If you are officially a "victim," you can do no wrong. If you are, say, a Hispanic murderer, it was really the fault of white males, whose "racist" society made you do it. However, should you be, for example, a black who is also conservative, you cease being a "victim" because you cease being "really black." This is obviously absurd, but that's how ideologies work.
The notion that virtue resides primarily in being a "victim" is dangerous on several counts. First, it is dangerous to the people who receive "victim" status, because it relieves them of personal responsibility. If their behavior is the fault of white males who have "oppressed" them, then they have neither the duty nor the power to amend it. They have no responsibility to get off drugs, stop committing crimes, stop drinking, or get a bath, a haircut and a job. All those things become someone else's responsibility, which the Politically Correct translate into government's responsibility. If government doesn't do it, then it is perfectly fine for the "victim" to continue to wallow in his vices; after all, it isn't his fault.
As anyone who has worked with drug addicts or drunks will tell you, unless the person himself wants to change, he can't be changed. Unless he takes responsibility for his own behavior, he will stay what he is. So Political Correctness effectively condemns its "victims" to remain what they are, which turns them from phony "victims" into real victims - of Political Correctness itself.
Defining virtue as "victimization" has consequences for society as well. Any society that finds its heroes among its failures will produce more failures. And Political Correctness goes on to say that most successful people are "oppressors." That neatly completes the circle of discouraging achievement and ennobling failure.
When America was a successful nation, we found our heroes among our successes. Remember Horatio Alger? Tom Swift? They were not singled out for emulation because they were "victims," but because they produced and achieved. Rightly, Victorian America looked to achievers for its models - and by doing so it generated more achievement.

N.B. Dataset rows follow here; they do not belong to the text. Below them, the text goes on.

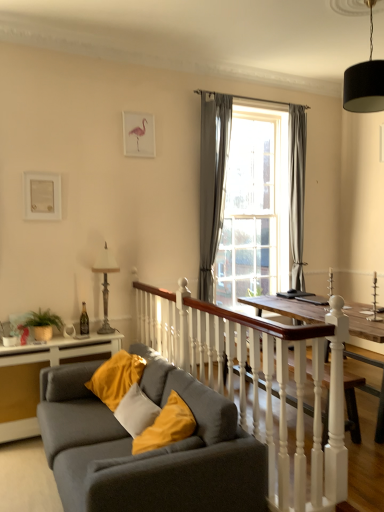 Question: From a real-world perspective, does metallic silver lamp at left sit lower than black fabric lampshade at upper right?

Choices:
 (A) yes
 (B) no

Answer: (A)

Question: Considering the relative sizes of metallic silver lamp at left and black fabric lampshade at upper right in the image provided, is metallic silver lamp at left thinner than black fabric lampshade at upper right?

Choices:
 (A) yes
 (B) no

Answer: (A)

Question: Does metallic silver lamp at left have a greater height compared to black fabric lampshade at upper right?

Choices:
 (A) yes
 (B) no

Answer: (A)

Question: Is metallic silver lamp at left to the left of black fabric lampshade at upper right from the viewer's perspective?

Choices:
 (A) no
 (B) yes

Answer: (B)

Question: From a real-world perspective, is metallic silver lamp at left physically above black fabric lampshade at upper right?

Choices:
 (A) yes
 (B) no

Answer: (B)

Question: Is metallic silver lamp at left behind black fabric lampshade at upper right?

Choices:
 (A) yes
 (B) no

Answer: (A)

Question: Is gray fabric curtain at center, arranged as the second curtain when viewed from the right, touching white matte picture frame at upper left, the 1th picture frame from the bottom?

Choices:
 (A) no
 (B) yes

Answer: (A)

Question: Can you confirm if gray fabric curtain at center, arranged as the 1th curtain when viewed from the left, is shorter than white matte picture frame at upper left, which is the 2th picture frame from back to front?

Choices:
 (A) no
 (B) yes

Answer: (A)

Question: Does gray fabric curtain at center, arranged as the second curtain when viewed from the right, appear on the left side of white matte picture frame at upper left, which is the 2th picture frame in right-to-left order?

Choices:
 (A) no
 (B) yes

Answer: (A)

Question: Is gray fabric curtain at center, the second curtain from the back, smaller than white matte picture frame at upper left, acting as the 1th picture frame starting from the front?

Choices:
 (A) no
 (B) yes

Answer: (A)

Question: Can we say gray fabric curtain at center, arranged as the second curtain when viewed from the right, lies outside white matte picture frame at upper left, which is the 2th picture frame from back to front?

Choices:
 (A) no
 (B) yes

Answer: (B)

Question: Does gray fabric curtain at center, the second curtain from the back, have a greater width compared to white matte picture frame at upper left, which is counted as the second picture frame, starting from the top?

Choices:
 (A) no
 (B) yes

Answer: (B)

Question: Does gray fabric curtain at center, the 1th curtain positioned from the front, have a lesser width compared to black fabric lampshade at upper right?

Choices:
 (A) no
 (B) yes

Answer: (B) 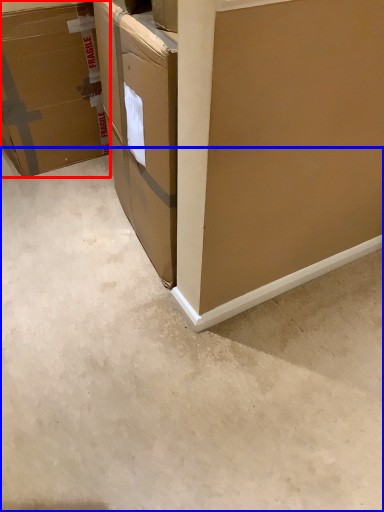 Question: Which point is further to the camera, box (highlighted by a red box) or concrete (highlighted by a blue box)?

Choices:
 (A) box
 (B) concrete

Answer: (A) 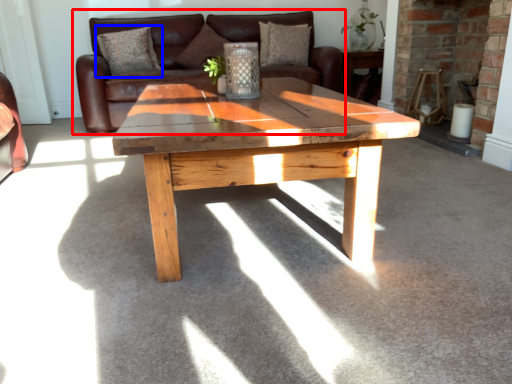 Question: Which object appears closest to the camera in this image, studio couch (highlighted by a red box) or pillow (highlighted by a blue box)?

Choices:
 (A) studio couch
 (B) pillow

Answer: (A) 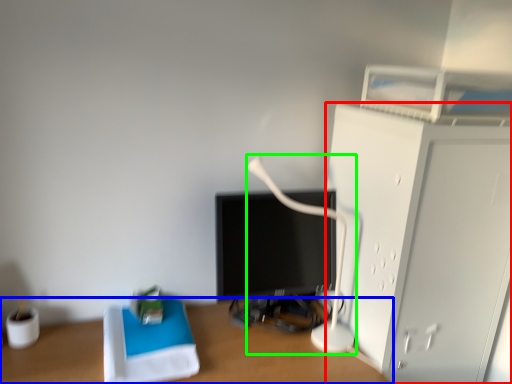 Question: Which is farther away from furniture (highlighted by a red box)? desk (highlighted by a blue box) or table lamp (highlighted by a green box)?

Choices:
 (A) desk
 (B) table lamp

Answer: (A) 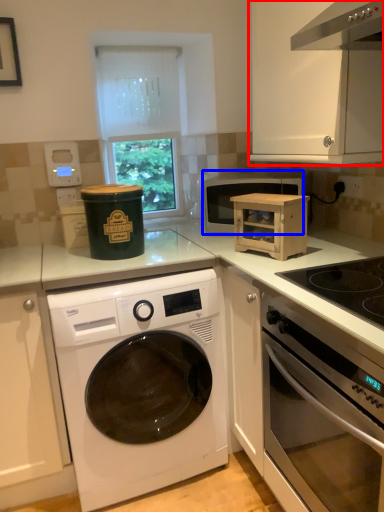 Question: Which object is further to the camera taking this photo, cabinetry (highlighted by a red box) or microwave oven (highlighted by a blue box)?

Choices:
 (A) cabinetry
 (B) microwave oven

Answer: (B) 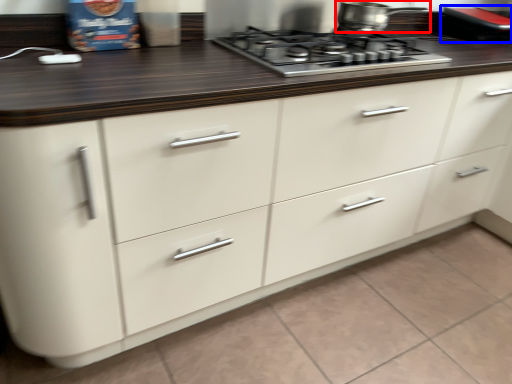 Question: Which object appears closest to the camera in this image, kitchen appliance (highlighted by a red box) or appliance (highlighted by a blue box)?

Choices:
 (A) kitchen appliance
 (B) appliance

Answer: (A)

The worship of weakness and incapacity and the derogation of strength and ability, which is so central to cultural Marxism, carries in it another danger: fascism. Fascism arose between the wars as a response to an earlier worship of weakness, that contained in classical Marxism. Classical Marxism held up for admiration the poor, the downtrodden, the wage-slave: the economic failure. Fascism responded by saying that the highest virtue is power or will, and built its base among the achievers of the middle class.

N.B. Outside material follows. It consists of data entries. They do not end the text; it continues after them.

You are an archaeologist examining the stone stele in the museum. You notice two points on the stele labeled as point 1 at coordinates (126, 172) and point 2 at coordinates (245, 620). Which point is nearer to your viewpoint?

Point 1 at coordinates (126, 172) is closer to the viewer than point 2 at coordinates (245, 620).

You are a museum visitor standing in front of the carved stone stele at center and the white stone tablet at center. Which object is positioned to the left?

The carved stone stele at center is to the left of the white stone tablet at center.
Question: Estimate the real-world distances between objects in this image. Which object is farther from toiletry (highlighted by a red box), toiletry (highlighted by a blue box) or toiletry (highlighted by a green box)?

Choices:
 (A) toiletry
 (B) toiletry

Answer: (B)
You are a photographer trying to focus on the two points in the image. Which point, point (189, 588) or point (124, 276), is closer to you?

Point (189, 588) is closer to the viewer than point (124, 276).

Could the same thing happen here? Americans are getting more than slightly tired of hearing that they must worship our society's cultural failures, bums, unhappy women and the like. At some point, an ideology that dismissed the scum and exalted people who have their acts together might sound pretty good. The problem is, that would still be an ideology, and it would lead us down another blind alley, as fascism did.
What America needs is a politics that acknowledges certain duties to the blind, the botched and the bewildered, without making their conditions into virtues. Virtues are what our Western culture has always said they were: strength, ability and achievement, directed toward a good cause. We need a new political party that will recognize real virtue, reward it, and make it again our model - and get the bums off the streets.